*Exercise aim*:
Output exactly the lines from the one holding "The height and width of the screenshot is (1759, 1568)." through the final line of the entries.

-- -- --

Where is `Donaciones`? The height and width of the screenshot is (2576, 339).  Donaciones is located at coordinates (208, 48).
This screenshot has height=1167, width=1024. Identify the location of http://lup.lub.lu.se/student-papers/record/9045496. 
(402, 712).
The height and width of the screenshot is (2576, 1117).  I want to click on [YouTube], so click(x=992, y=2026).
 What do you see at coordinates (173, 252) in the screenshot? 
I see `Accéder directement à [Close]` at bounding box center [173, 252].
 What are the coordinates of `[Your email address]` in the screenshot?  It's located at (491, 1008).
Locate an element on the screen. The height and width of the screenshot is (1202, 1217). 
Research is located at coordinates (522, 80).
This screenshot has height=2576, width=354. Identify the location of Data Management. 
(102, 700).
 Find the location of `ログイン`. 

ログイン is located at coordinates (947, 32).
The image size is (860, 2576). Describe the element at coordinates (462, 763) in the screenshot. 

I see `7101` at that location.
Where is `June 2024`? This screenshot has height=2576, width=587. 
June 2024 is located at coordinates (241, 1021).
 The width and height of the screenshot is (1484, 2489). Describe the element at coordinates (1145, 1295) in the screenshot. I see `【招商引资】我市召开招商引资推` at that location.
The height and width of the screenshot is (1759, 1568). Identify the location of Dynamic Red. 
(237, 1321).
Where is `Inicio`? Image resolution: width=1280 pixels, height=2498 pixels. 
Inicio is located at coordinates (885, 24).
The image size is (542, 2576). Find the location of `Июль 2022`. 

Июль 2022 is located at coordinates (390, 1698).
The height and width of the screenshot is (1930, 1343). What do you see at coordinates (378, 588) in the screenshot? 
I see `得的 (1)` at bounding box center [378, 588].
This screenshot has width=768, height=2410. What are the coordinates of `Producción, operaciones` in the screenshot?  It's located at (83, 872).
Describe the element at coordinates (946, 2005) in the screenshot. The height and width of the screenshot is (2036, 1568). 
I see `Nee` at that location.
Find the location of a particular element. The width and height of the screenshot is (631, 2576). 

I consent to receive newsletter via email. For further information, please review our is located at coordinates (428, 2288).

-- -- --

*Solved problem*:
The height and width of the screenshot is (1759, 1568). Identify the location of Dynamic Red. 
(237, 1321).
Where is `Inicio`? Image resolution: width=1280 pixels, height=2498 pixels. 
Inicio is located at coordinates (885, 24).
The image size is (542, 2576). Find the location of `Июль 2022`. 

Июль 2022 is located at coordinates (390, 1698).
The height and width of the screenshot is (1930, 1343). What do you see at coordinates (378, 588) in the screenshot? 
I see `得的 (1)` at bounding box center [378, 588].
This screenshot has width=768, height=2410. What are the coordinates of `Producción, operaciones` in the screenshot?  It's located at (83, 872).
Describe the element at coordinates (946, 2005) in the screenshot. The height and width of the screenshot is (2036, 1568). 
I see `Nee` at that location.
Find the location of a particular element. The width and height of the screenshot is (631, 2576). 

I consent to receive newsletter via email. For further information, please review our is located at coordinates (428, 2288).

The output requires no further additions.